### PROBLEM TO SOLVE
Would you reproduce every record exactly, leaving out the pictures?
(DATASET EXTRACT Opens)
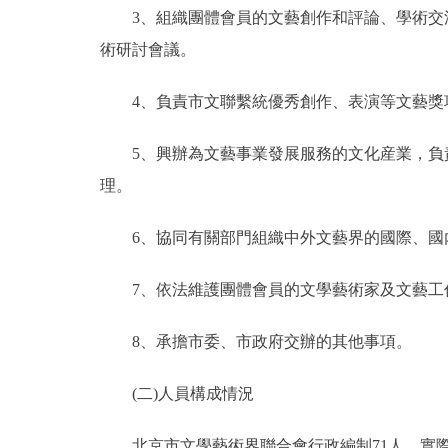
3、組織團體會員的文藝創作和評論、學術交流
走進北京
術研討會議。
北京概況
4、負責市文聯繫統優秀創作、表演等文藝獎項
綠色北京
5、興辦為文藝事業發展服務的文化産業，負責
理。
多語種
6、協同有關部門組織中外文藝界的國際、國內
ENGLISH
7、依法維護團體會員的文學藝術家及文藝工
DEUTSCH
8、承擔市委、市政府交辦的其他事項。
ESPAÑOL
(二)人員構成情況
ITALIANO
北京市文學藝術界聯合會行政編制71人，實際71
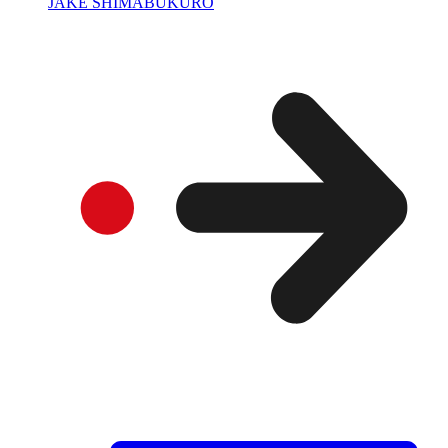
JAKE SHIMABUKURO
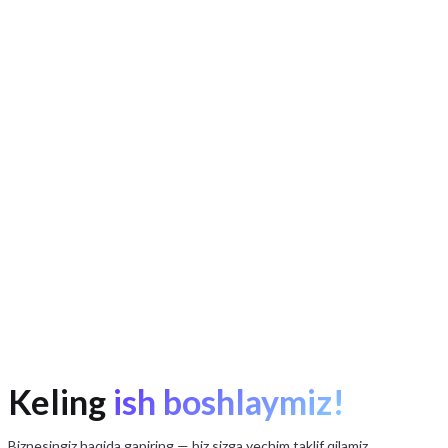
Keling
ish boshlaymiz!
iota.uz
Biznesingiz haqida gapiring — biz sizga yechim taklif qilamiz.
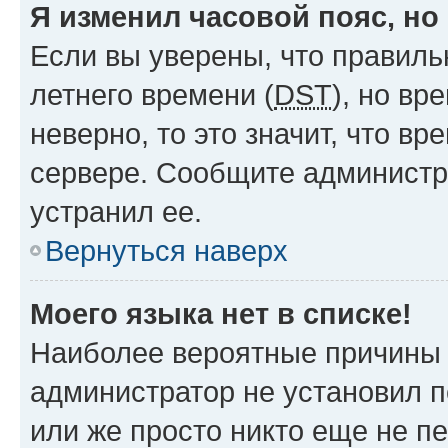
Я изменил часовой пояс, но
Если вы уверены, что правиль
летнего времени (
DST
), но в
неверно, то это значит, что в
сервере. Сообщите администра
устранил ее.
Вернуться наверх
Моего языка нет в списке!
Наиболее вероятные причины э
администратор не установил 
или же просто никто еще не п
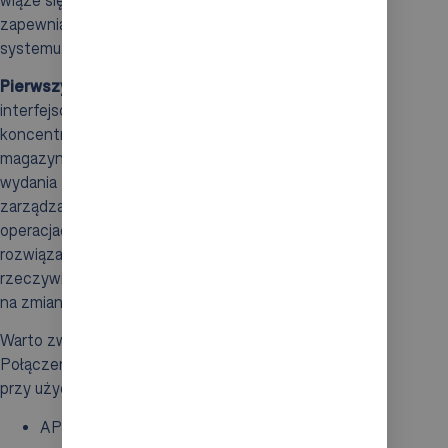
zapewniają prawidłowe funkcjonowanie całego
systemu.
Pierwszym etapem integracji
jest stworzenie
interfejsów pomiędzy
WMS
a
WCS
. System
WMS
koncentruje się na strategicznym zarządzaniu
magazynem, takimi jak planowanie przyjęć oraz
wydania towarów, natomiast
WCS
zajmuje się
zarządzaniem ruchem maszyn w codziennych
operacjach. Dzięki odpowiedniej integracji tych
rozwiązań możliwa jest wymiana informacji w czasie
rzeczywistym, co pozwala na elastyczne reagowanie
na zmiany w przepływie towarów.
Warto zwrócić uwagę na
kluczowe zasady integracji
.
Połączenie
WMS
i
WCS
zazwyczaj realizowane jest
przy użyciu:
API,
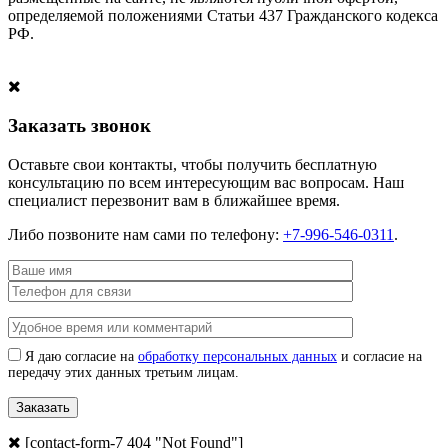
определяемой положениями Статьи 437 Гражданского кодекса
РФ.
Заказать звонок
Оставьте свои контакты, чтобы получить бесплатную
консультацию по всем интересующим вас вопросам. Наш
специалист перезвонит вам в ближайшее время.
Либо позвоните нам сами по телефону:
+7-996-546-0311
.
Я даю согласие на
обработку персональных данных
и согласие на
передачу этих данных третьим лицам.
[contact-form-7 404 "Not Found"]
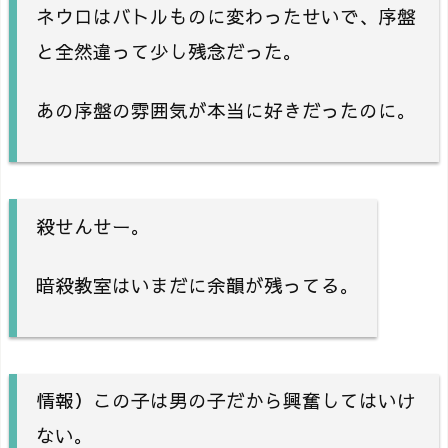
ネウロはバトルものに変わったせいで、序盤
と全然違って少し残念だった。
あの序盤の雰囲気が本当に好きだったのに。
殺せんせー。
暗殺教室はいまだに余韻が残ってる。
情報）この子は男の子だから興奮してはいけ
ない。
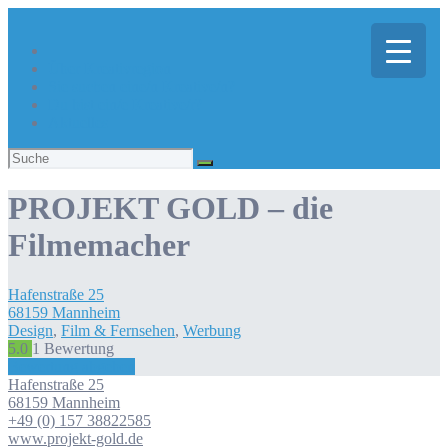
Über Kreativregion
Sie suchen eine/n Kreative/n?
Du bist ein/e Kreative/r?
Aktuelles
Suchen
nach:
PROJEKT GOLD – die
Filmemacher
Hafenstraße
25
68159
Mannheim
Design
,
Film & Fernsehen
,
Werbung
5.0
1
Bewertung
Bewertung abgeben
Hafenstraße
25
68159
Mannheim
+49 (0) 157 38822585
www.projekt-gold.de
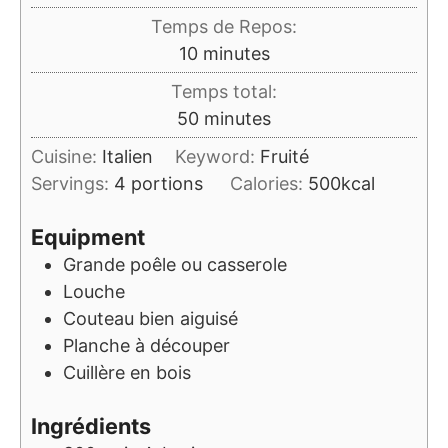
Temps de Repos:
minutes
10
minutes
Temps total:
minutes
50
minutes
Cuisine:
Italien
Keyword:
Fruité
Servings:
4
portions
Calories:
500
kcal
Equipment
Grande poêle ou casserole
Louche
Couteau bien aiguisé
Planche à découper
Cuillère en bois
Ingrédients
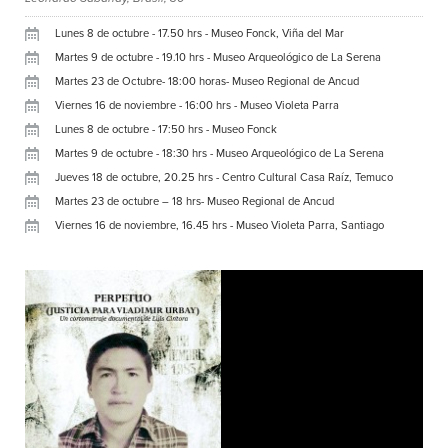
Lunes 8 de octubre - 17.50 hrs - Museo Fonck, Viña del Mar
Martes 9 de octubre - 19.10 hrs - Museo Arqueológico de La Serena
Martes 23 de Octubre- 18:00 horas- Museo Regional de Ancud
Viernes 16 de noviembre - 16:00 hrs - Museo Violeta Parra
Lunes 8 de octubre - 17:50 hrs - Museo Fonck
Martes 9 de octubre - 18:30 hrs - Museo Arqueológico de La Serena
Jueves 18 de octubre, 20.25 hrs - Centro Cultural Casa Raíz, Temuco
Martes 23 de octubre – 18 hrs- Museo Regional de Ancud
Viernes 16 de noviembre, 16.45 hrs - Museo Violeta Parra, Santiago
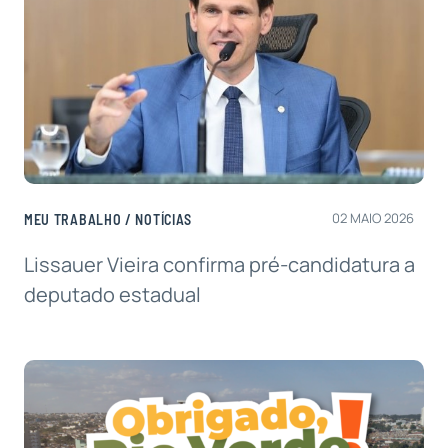
02 MAIO 2026
MEU TRABALHO
/
NOTÍCIAS
Lissauer Vieira confirma pré-candidatura a
deputado estadual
(DATASET EXTRACT Closes)
### RESPONSE
3、組織團體會員的文藝創作和評論、學術交流
走進北京
術研討會議。
北京概況
4、負責市文聯繫統優秀創作、表演等文藝獎項
綠色北京
5、興辦為文藝事業發展服務的文化産業，負責
理。
多語種
6、協同有關部門組織中外文藝界的國際、國內
ENGLISH
7、依法維護團體會員的文學藝術家及文藝工
DEUTSCH
8、承擔市委、市政府交辦的其他事項。
ESPAÑOL
(二)人員構成情況
ITALIANO
北京市文學藝術界聯合會行政編制71人，實際71
JAKE SHIMABUKURO
Keling
ish boshlaymiz!
iota.uz
Biznesingiz haqida gapiring — biz sizga yechim taklif qilamiz.
Я изменил часовой пояс, но
Если вы уверены, что правиль
летнего времени (
DST
), но в
неверно, то это значит, что в
сервере. Сообщите администра
устранил ее.
Вернуться наверх
Моего языка нет в списке!
Наиболее вероятные причины э
администратор не установил 
или же просто никто еще не п
zapewniają prawidłowe funkcjonowanie całego
systemu.
Pierwszym etapem integracji
jest stworzenie
interfejsów pomiędzy
WMS
a
WCS
. System
WMS
koncentruje się na strategicznym zarządzaniu
magazynem, takimi jak planowanie przyjęć oraz
wydania towarów, natomiast
WCS
zajmuje się
zarządzaniem ruchem maszyn w codziennych
operacjach. Dzięki odpowiedniej integracji tych
rozwiązań możliwa jest wymiana informacji w czasie
rzeczywistym, co pozwala na elastyczne reagowanie
na zmiany w przepływie towarów.
Warto zwrócić uwagę na
kluczowe zasady integracji
.
Połączenie
WMS
i
WCS
zazwyczaj realizowane jest
przy użyciu:
API,
определяемой положениями Статьи 437 Гражданского кодекса
РФ.
Заказать звонок
Оставьте свои контакты, чтобы получить бесплатную
консультацию по всем интересующим вас вопросам. Наш
специалист перезвонит вам в ближайшее время.
Либо позвоните нам сами по телефону:
+7-996-546-0311
.
Я даю согласие на
обработку персональных данных
и согласие на
передачу этих данных третьим лицам.
[contact-form-7 404 "Not Found"]
ネウロはバトルものに変わったせいで、序盤
と全然違って少し残念だった。
あの序盤の雰囲気が本当に好きだったのに。
殺せんせー。
暗殺教室はいまだに余韻が残ってる。
情報）この子は男の子だから興奮してはいけ
ない。
Über Kreativregion
Sie suchen eine/n Kreative/n?
Du bist ein/e Kreative/r?
Aktuelles
Suchen
nach:
PROJEKT GOLD – die
Filmemacher
Hafenstraße
25
68159
Mannheim
Design
,
Film & Fernsehen
,
Werbung
5.0
1
Bewertung
Bewertung abgeben
Hafenstraße
25
68159
Mannheim
+49 (0) 157 38822585
www.projekt-gold.de
Temps de Repos:
minutes
10
minutes
Temps total:
minutes
50
minutes
Cuisine:
Italien
Keyword:
Fruité
Servings:
4
portions
Calories:
500
kcal
Equipment
Grande poêle ou casserole
Louche
Couteau bien aiguisé
Planche à découper
Cuillère en bois
Ingrédients
Lunes 8 de octubre - 17.50 hrs - Museo Fonck, Viña del Mar
Martes 9 de octubre - 19.10 hrs - Museo Arqueológico de La Serena
Martes 23 de Octubre- 18:00 horas- Museo Regional de Ancud
Viernes 16 de noviembre - 16:00 hrs - Museo Violeta Parra
Lunes 8 de octubre - 17:50 hrs - Museo Fonck
Martes 9 de octubre - 18:30 hrs - Museo Arqueológico de La Serena
Jueves 18 de octubre, 20.25 hrs - Centro Cultural Casa Raíz, Temuco
Martes 23 de octubre – 18 hrs- Museo Regional de Ancud
Viernes 16 de noviembre, 16.45 hrs - Museo Violeta Parra, Santiago
02 MAIO 2026
MEU TRABALHO
/
NOTÍCIAS
Lissauer Vieira confirma pré-candidatura a
deputado estadual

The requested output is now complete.